WORK REQUEST: Go through the data below and gather each line containing "Identify".

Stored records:

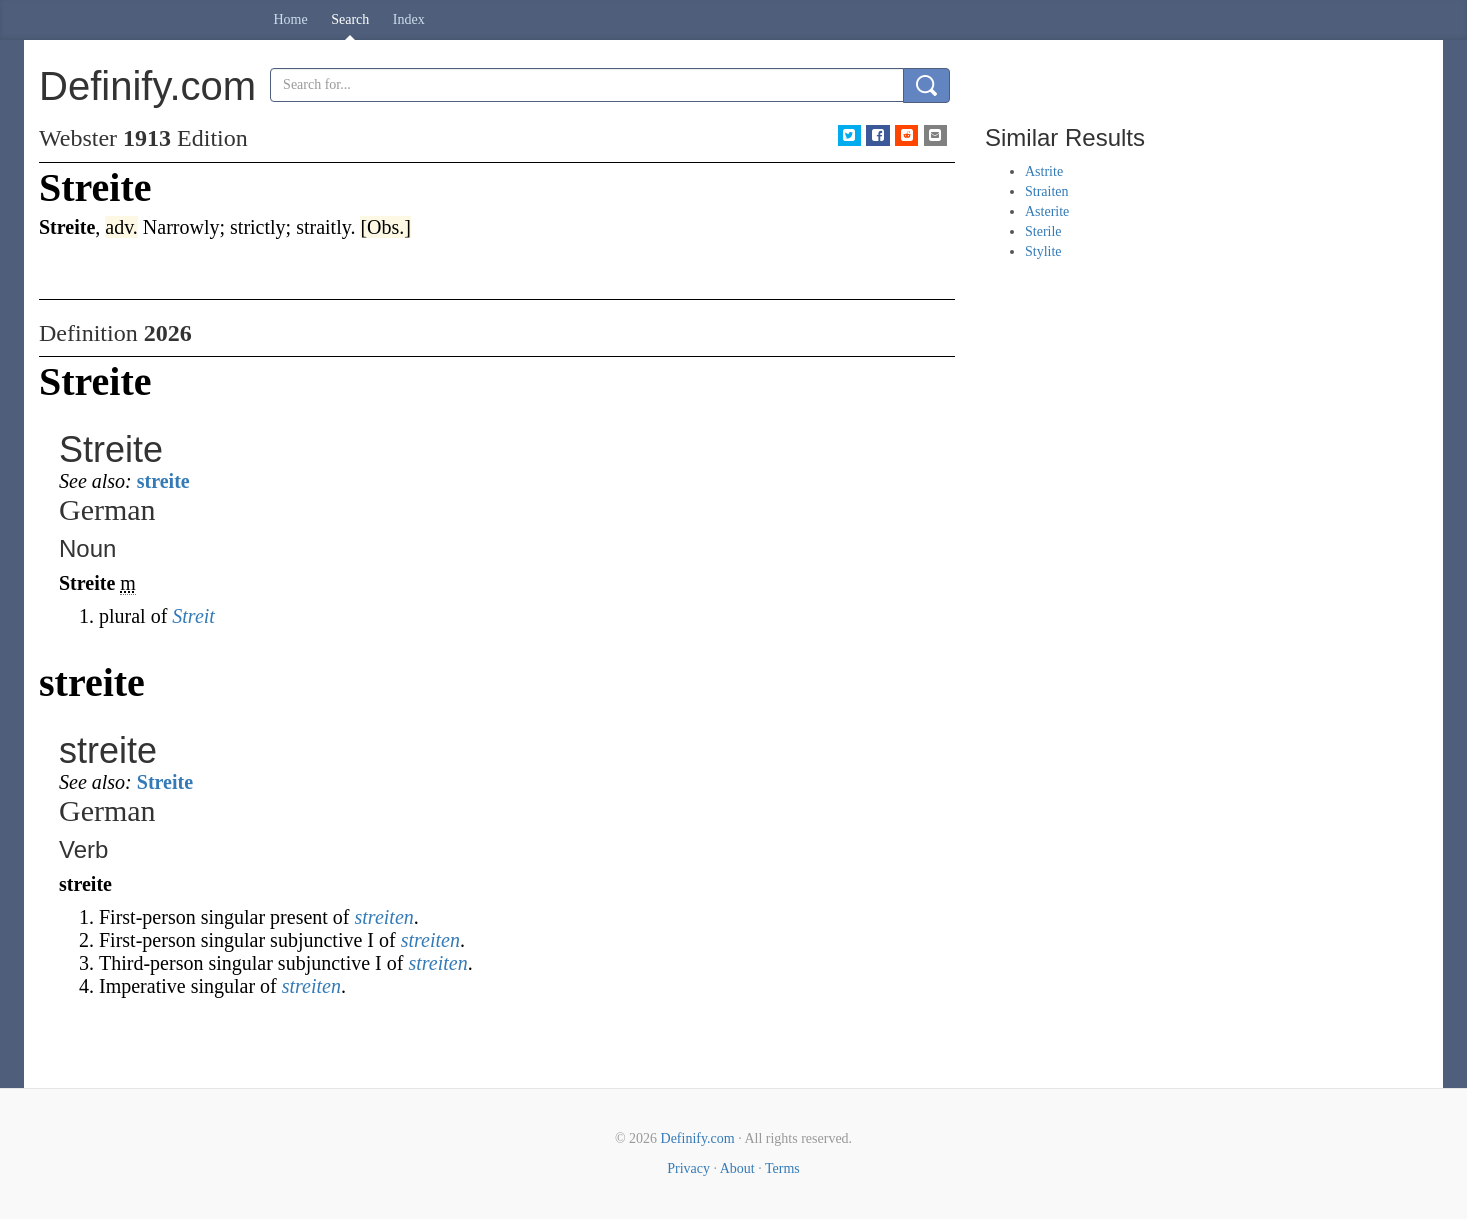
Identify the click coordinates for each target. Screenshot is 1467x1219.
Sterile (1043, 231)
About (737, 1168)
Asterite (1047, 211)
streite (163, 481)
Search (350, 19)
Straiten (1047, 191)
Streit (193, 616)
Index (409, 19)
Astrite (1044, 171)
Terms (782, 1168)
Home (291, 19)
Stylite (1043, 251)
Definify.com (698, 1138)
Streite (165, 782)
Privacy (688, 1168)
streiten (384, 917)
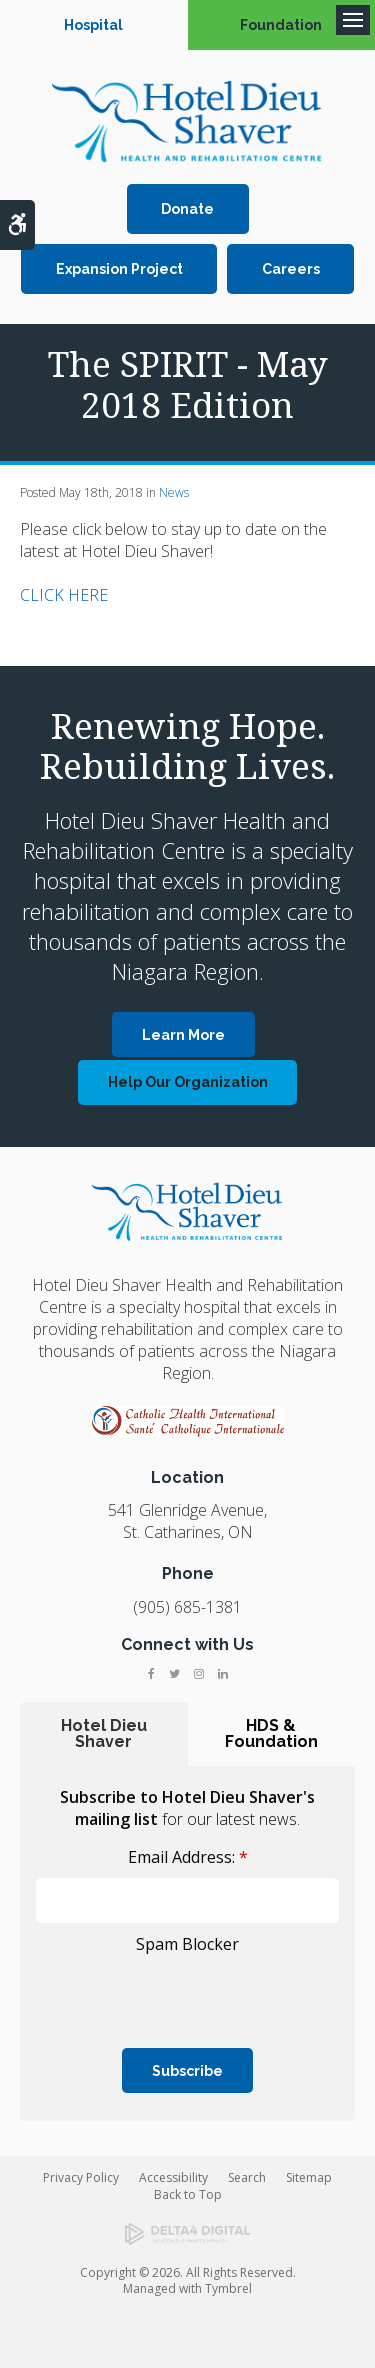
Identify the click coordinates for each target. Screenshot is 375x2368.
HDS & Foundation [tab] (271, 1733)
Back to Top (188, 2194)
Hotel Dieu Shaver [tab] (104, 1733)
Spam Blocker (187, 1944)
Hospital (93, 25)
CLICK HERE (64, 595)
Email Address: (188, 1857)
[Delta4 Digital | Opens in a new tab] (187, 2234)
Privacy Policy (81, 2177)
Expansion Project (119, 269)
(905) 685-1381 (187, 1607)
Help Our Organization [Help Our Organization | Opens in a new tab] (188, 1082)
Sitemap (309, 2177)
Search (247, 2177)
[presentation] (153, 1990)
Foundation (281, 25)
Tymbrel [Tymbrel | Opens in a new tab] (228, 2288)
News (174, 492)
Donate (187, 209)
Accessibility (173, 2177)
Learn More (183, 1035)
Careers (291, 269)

ANSWER BOX:
Identify the click coordinates for each target. Screenshot is 1467x1219.
Identify the click coordinates for each target. Screenshot is 375x2368.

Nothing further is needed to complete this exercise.